At the heart of the problem is cost. A buyer purchasing a £600,000 home now faces a stamp duty bill of £20,000 (if not a first-time buyer). That’s on top of deposit requirements, legal fees, and mortgage costs. For upsizers and downsizers alike, the penalty is so steep that many stay put—clogging the system and freezing movement in the middle tiers of the market. It also has to be found ALL in cash. Who has a spare £20k down the sofa!?

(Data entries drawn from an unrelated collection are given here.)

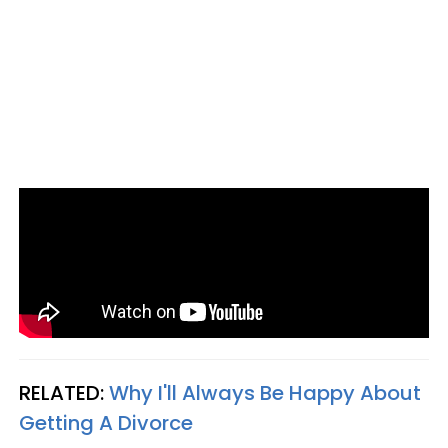
RELATED:
Why I'll Always Be Happy About
Getting A Divorce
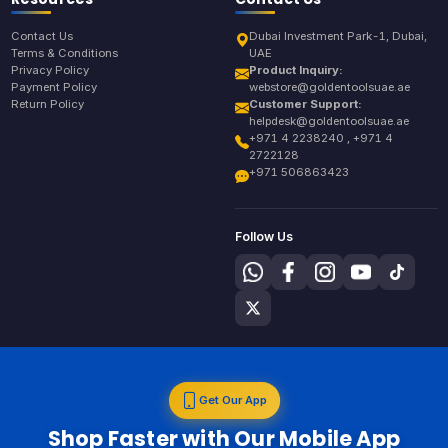
Contact Us
Dubai Investment Park-1, Dubai,
Terms & Conditions
UAE
Privacy Policy
Product Inquiry:
Payment Policy
webstore@goldentoolsuae.ae
Return Policy
Customer Support:
helpdesk@goldentoolsuae.ae
+971 4 2238240 , +971 4
2722128
+971 506863423
Follow Us
Get Our App
Shop Faster with Our Mobile App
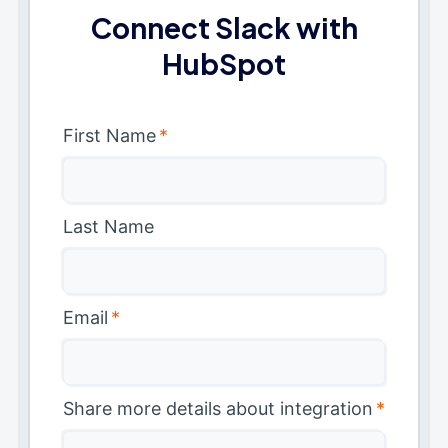
Connect Slack with
HubSpot
First Name
*
Last Name
Email
*
Share more details about integration
*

Landlords and investors are hit even harder. The 3% surcharge introduced in 2016 pushed many out of the market. With rental supply shrinking and rents soaring, it’s clear the policy has backfired. Instead of deterring speculative buying, it’s reduced the number of available homes for renters—hurting the very people it was supposed to help. So what did the Government do? It raised it to 5%! So an investor buying that £600,000 home now has to pay £50,000!
Developers aren’t immune either. Stamp duty on bulk purchases discourages institutional investment in Build to Rent schemes—just when the UK needs more professionally managed rental housing.
Stamp duty is no longer a housing tax. It’s an anti-mobility tax. Until it’s reformed—or replaced—the market will remain jammed, unaffordable, and fundamentally broken.